Crispy bruschetta with Roe deer and game broth
Servings: 6–7
Preparation time: 15 minutes
Production time: 40 minutes
INGREDIENTS
Bruschetta:
- Ciabatta
- Hard cheese
For the meat mass:
- 500 g minced Roe deer
- 2 cloves of garlic
- 2 medium onions
- 100 g sour cream
- 20 g flour
- Salt
- Pepper
- Oil
For the game broth:
- 1.5 l of game broth
- 1 medium carrot
- Oil
- Peppercorns
- Bay leaves
- Dill
- Salt
PRODUCTION PROCESS
Preparation of meat mass:
- Add chopped onions and garlic to the heated oil and fry until softened.

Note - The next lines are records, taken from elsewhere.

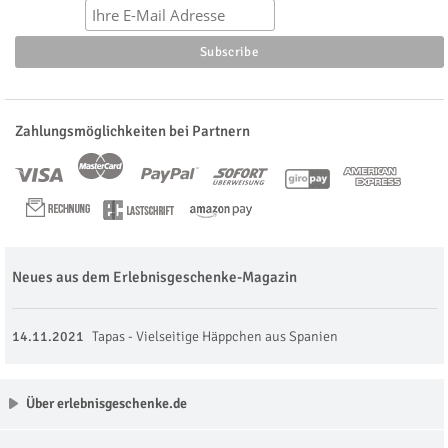
Zahlungsmöglichkeiten bei Partnern
Neues aus dem Erlebnisgeschenke-Magazin
14.11.2021
Tapas - Vielseitige Häppchen aus Spanien
Über erlebnisgeschenke.de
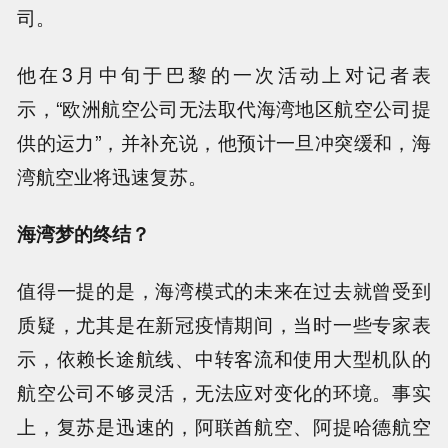
司。
他在3月中旬于巴黎的一次活动上对记者表
示，“欧洲航空公司无法取代海湾地区航空公司提
供的运力”，并补充说，他预计一旦冲突缓和，海
湾航空业将迅速复苏。
海湾梦的终结？
值得一提的是，海湾模式的未来在过去就曾受到
质疑，尤其是在新冠疫情期间，当时一些专家表
示，依赖长途航线、中转客流和使用大型机队的
航空公司不够灵活，无法应对变化的环境。事实
上，复苏是迅速的，阿联酋航空、阿提哈德航空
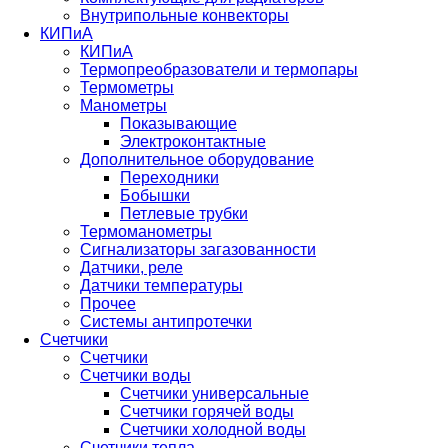
Внутрипольные конвекторы
КИПиА
КИПиА
Термопреобразователи и термопары
Термометры
Манометры
Показывающие
Электроконтактные
Дополнительное оборудование
Переходники
Бобышки
Петлевые трубки
Термоманометры
Сигнализаторы загазованности
Датчики, реле
Датчики температуры
Прочее
Системы антипротечки
Счетчики
Счетчики
Счетчики воды
Счетчики универсальные
Счетчики горячей воды
Счетчики холодной воды
Счетчики тепла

- Add the chopped Roe deer, sprinkle with salt and pepper, and simmer until the meat is cooked.
- Add sour cream, flour and mix well until the mixture is smooth.
Preparing the bruschetta:
- Cut the ciabatta bread into slices and toast it in the oven.

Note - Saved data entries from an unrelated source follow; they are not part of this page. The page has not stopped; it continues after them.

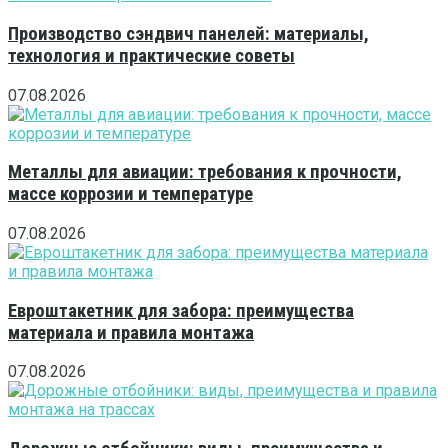
Производство сэндвич панелей: материалы,
технология и практические советы
07.08.2026
Металлы для авиации: требования к прочности,
массе коррозии и температуре
07.08.2026
Евроштакетник для забора: преимущества
материала и правила монтажа
07.08.2026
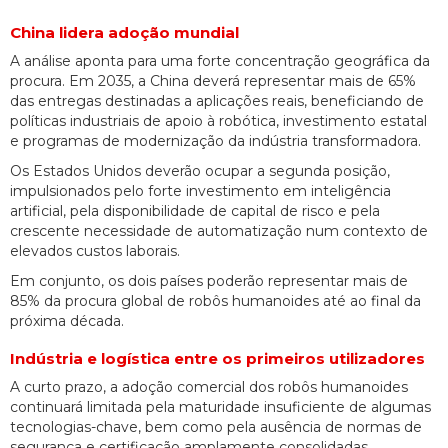
China lidera adoção mundial
A análise aponta para uma forte concentração geográfica da
procura. Em 2035, a China deverá representar mais de 65%
das entregas destinadas a aplicações reais, beneficiando de
políticas industriais de apoio à robótica, investimento estatal
e programas de modernização da indústria transformadora.
Os Estados Unidos deverão ocupar a segunda posição,
impulsionados pelo forte investimento em inteligência
artificial, pela disponibilidade de capital de risco e pela
crescente necessidade de automatização num contexto de
elevados custos laborais.
Em conjunto, os dois países poderão representar mais de
85% da procura global de robôs humanoides até ao final da
próxima década.
Indústria e logística entre os primeiros utilizadores
A curto prazo, a adoção comercial dos robôs humanoides
continuará limitada pela maturidade insuficiente de algumas
tecnologias-chave, bem como pela ausência de normas de
segurança e certificação amplamente consolidadas.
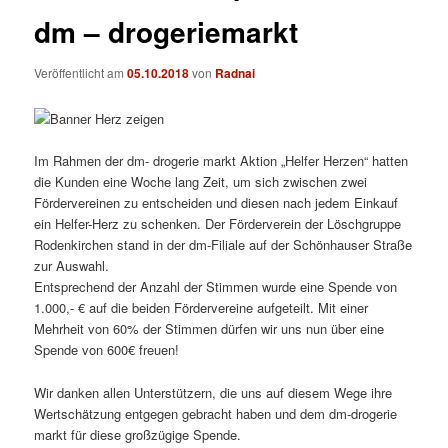
dm – drogeriemarkt
Veröffentlicht am
05.10.2018
von
Radnai
Im Rahmen der dm- drogerie markt Aktion „Helfer Herzen“ hatten
die Kunden eine Woche lang Zeit, um sich zwisc
hen zwei
Fördervereinen zu entscheiden und diesen nach jedem Einkauf
ein Helfer-Herz zu schenken. Der Förderverein der Löschgruppe
Rodenkirchen stand in der dm-Filiale auf der Schönhauser Straße
zur Auswahl.
Entsprechend der Anzahl der Stimmen wurde eine Spende von
1.000,- € auf die beiden Fördervereine aufgeteilt.
Mit einer
Mehrheit von 60% der Stimmen dürfen wir uns nun über eine
Spende von 600€ freuen!
Wir danken allen Unterstützern, die uns auf diesem Wege ihre
Wertschätzung entgegen gebracht haben und dem dm-drogerie
markt für diese großzügige Spende.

- Spread the prepared meat mixture on toasted ciabatta and sprinkle with grated hard cheese.
- Bake in an oven preheated to 210 °C for 3–4 minutes, until the cheese melts and is lightly browned.
Preparing the game broth:
- Add dill, peppercorns, bay leaves, and salt to the game broth.

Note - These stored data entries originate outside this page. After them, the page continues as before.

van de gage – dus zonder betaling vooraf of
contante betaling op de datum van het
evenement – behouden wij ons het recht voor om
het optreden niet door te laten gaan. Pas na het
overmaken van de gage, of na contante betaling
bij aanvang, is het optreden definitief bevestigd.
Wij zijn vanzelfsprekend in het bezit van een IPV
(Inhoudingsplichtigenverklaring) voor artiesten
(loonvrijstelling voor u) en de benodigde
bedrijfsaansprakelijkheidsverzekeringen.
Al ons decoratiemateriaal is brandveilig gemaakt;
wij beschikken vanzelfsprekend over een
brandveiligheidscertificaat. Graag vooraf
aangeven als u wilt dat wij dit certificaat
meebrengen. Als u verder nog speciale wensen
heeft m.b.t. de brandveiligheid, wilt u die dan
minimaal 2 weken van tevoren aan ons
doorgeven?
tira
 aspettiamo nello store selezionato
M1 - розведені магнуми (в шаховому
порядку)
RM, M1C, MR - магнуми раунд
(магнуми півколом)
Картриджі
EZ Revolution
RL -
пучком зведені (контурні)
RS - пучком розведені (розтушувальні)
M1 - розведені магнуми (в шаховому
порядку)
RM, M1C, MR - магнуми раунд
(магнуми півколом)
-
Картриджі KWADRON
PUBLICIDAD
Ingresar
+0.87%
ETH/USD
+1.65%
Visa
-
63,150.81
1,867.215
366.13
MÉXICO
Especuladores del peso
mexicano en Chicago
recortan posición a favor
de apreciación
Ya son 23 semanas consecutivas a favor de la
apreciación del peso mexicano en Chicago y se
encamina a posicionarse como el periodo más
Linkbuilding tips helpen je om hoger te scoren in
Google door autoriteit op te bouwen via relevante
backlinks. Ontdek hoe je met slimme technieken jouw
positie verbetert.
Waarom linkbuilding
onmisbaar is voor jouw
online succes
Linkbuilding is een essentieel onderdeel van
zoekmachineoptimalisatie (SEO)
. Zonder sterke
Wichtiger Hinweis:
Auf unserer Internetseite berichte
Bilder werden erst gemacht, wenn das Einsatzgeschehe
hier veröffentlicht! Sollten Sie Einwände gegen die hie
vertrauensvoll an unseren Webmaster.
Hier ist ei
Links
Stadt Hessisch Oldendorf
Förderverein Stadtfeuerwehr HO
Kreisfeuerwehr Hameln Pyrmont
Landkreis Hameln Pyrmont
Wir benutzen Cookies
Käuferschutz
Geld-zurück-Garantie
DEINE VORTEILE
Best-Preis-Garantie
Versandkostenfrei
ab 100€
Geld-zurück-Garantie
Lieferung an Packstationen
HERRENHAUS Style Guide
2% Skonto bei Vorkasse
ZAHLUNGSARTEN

- Fry the chopped carrot in a pan with a drizzle of oil and add to the broth.
- Bring to a boil.
DELIVERY
Bruschetta can be served as a separate appetizer or in combination with hot game broth.
Wine recommendations
- With bruschetta with Roe deer A light, fruity red wine will do, for example, Pinot Noir, Grenache or Sangiovese .
- If you want white wine , this will be perfect. Chardonnay or Sauvignon Blanc , especially if you eat the bruschetta with broth.